Nel caso di specie l’ampiezza del potere interpretativo assume un ruolo fondamentale al fine di comprendere se la forma omissiva del reato di epidemia colposa sia ammissibile o, al contrario, configuri una violazione dei principi di tassatività, determinatezza e precisione, contrastando il tenore letterale della disposizione ex art. 438 c.p. e la funzione di selezione degli illeciti propria delle norme penali. Anche su questo aspetto potrebbe incidere, se pur indirettamente, la futura decisione della Corte di Cassazione.
[1] Cfr. sent. in commento, Cass. IV Sez., n. 42614 del 19 settembre 2024 (dep. 21 novembre 2024) p. 7.
[2] Cfr. sent. in commento, Cass. IV Sez., n. 42614 del 19 settembre 2024 (dep. 21 novembre 2024) p. 2.
[3] Cfr. sent. in commento, Cass. IV Sez., n. 42614 del 19 settembre 2024 (dep. 21 novembre 2024) p. 2.
[4]cfr. sent. Cass. IV Sez., n. 9133 del 12 dicembre 2017 (dep. 28 febbraio 2018) e sent. Cass. IV Sez., n. 20416 del 4 marzo 2021 (dep. 24 maggio 2021).
[5]sent. Cass. IV Sez., n. 9133 del 12 dicembre 2017 (dep. 28 febbraio 2018).
[6]sent. Cass. IV Sez., n. 20416 del 4 marzo 2021 (dep. 24 maggio 2021).
[7] Cfr. sent. in commento, Cass. IV Sez., n. 42614 del 19 settembre 2024 (dep. 21 novembre 2024) p. 5.
[8] Cfr. sent. in commento, Cass. IV Sez., n. 42614 del 19 settembre 2024 (dep. 21 novembre 2024) p. 5.

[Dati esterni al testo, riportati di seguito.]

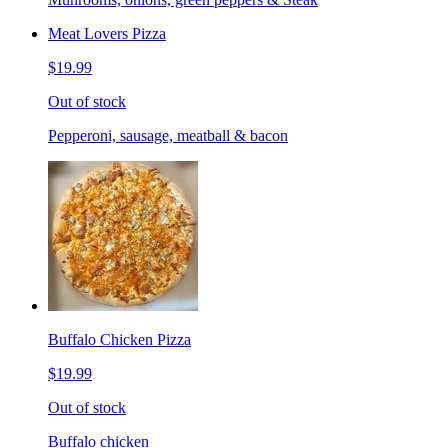
Meat Lovers Pizza
$19.99
Out of stock
Pepperoni, sausage, meatball & bacon
Buffalo Chicken Pizza
$19.99
Out of stock
Buffalo chicken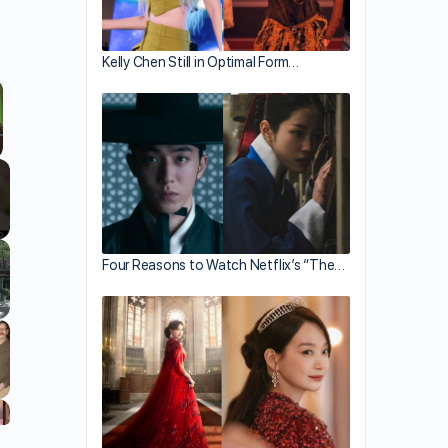
Kelly Chen Still in Optimal Form…
llscreen
Four Reasons to Watch Netflix’s “The…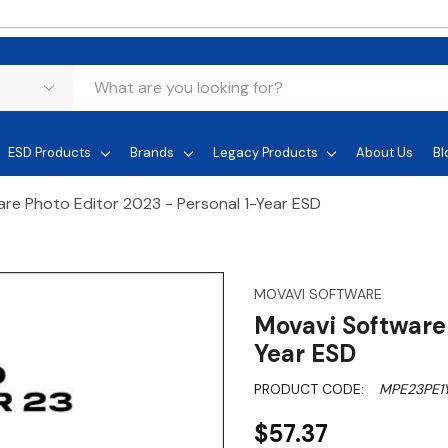
ESD Products
Brands
Legacy Products
About Us
Bl
re Photo Editor 2023 - Personal 1-Year ESD
MOVAVI SOFTWARE
Movavi Software 
Year ESD
PRODUCT CODE:
MPE23PE1
$57.37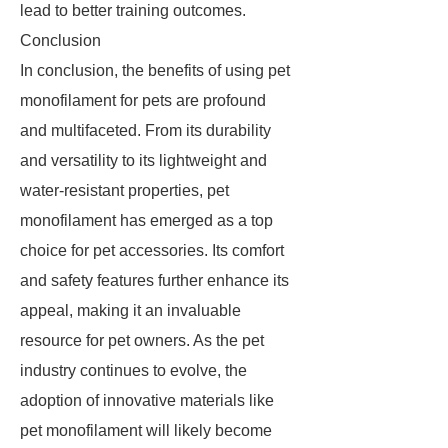
lead to better training outcomes.
Conclusion
In conclusion, the benefits of using pet
monofilament for pets are profound
and multifaceted. From its durability
and versatility to its lightweight and
water-resistant properties, pet
monofilament has emerged as a top
choice for pet accessories. Its comfort
and safety features further enhance its
appeal, making it an invaluable
resource for pet owners. As the pet
industry continues to evolve, the
adoption of innovative materials like
pet monofilament will likely become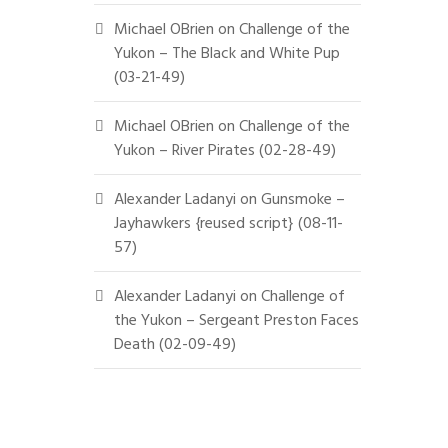
Michael OBrien
on
Challenge of the
Yukon – The Black and White Pup
(03-21-49)
Michael OBrien
on
Challenge of the
Yukon – River Pirates (02-28-49)
Alexander Ladanyi
on
Gunsmoke –
Jayhawkers {reused script} (08-11-
57)
Alexander Ladanyi
on
Challenge of
the Yukon – Sergeant Preston Faces
Death (02-09-49)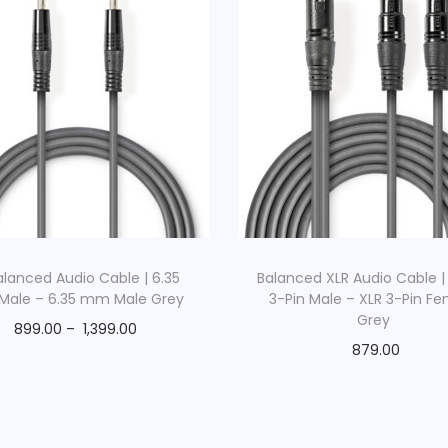
lanced Audio Cable | 6.35
Balanced XLR Audio Cable |
ale – 6.35 mm Male Grey
3-Pin Male – XLR 3-Pin F
Grey
899.00
–
1,399.00
879.00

[9]cfr. sent. Cass. II Sez. II, n. 24487 del 18 aprile 2023 (dep. 07 giugno 2023), sent. Cass. VI Sez. n. 13411 del 5 marzo 2019 (dep. 27 marzo 2019), sent. Cass. II Sez., n. 46209 del 3 ottobre 2023 (dep. 16 novembre 2023).
[10] M. Fratini, Manuale sistematico di diritto penale, edizione 2024-2025, Galatina (LE), Neldiritto Editore, 2024, p.p. 343 e 344.
[11] Cfr. sent. in commento, Cass. IV Sez., n. 42614 del 19 settembre 2024 (dep. 21 novembre 2024) p. 5 e 6.
[12] M. Fratini, Manuale sistematico di diritto penale, edizione 2024-2025, Galatina (LE), Neldiritto Editore, 2024, p.p. 364 e seguenti.
[13] M. Fratini, Manuale sistematico di diritto penale, edizione 2024-2025, Galatina (LE), Neldiritto Editore, 2024, p. 365.
[14]Cass. civ. sez. un., n. 38596 del 23 novembre 2021 (dep. 06 dicembre 2021).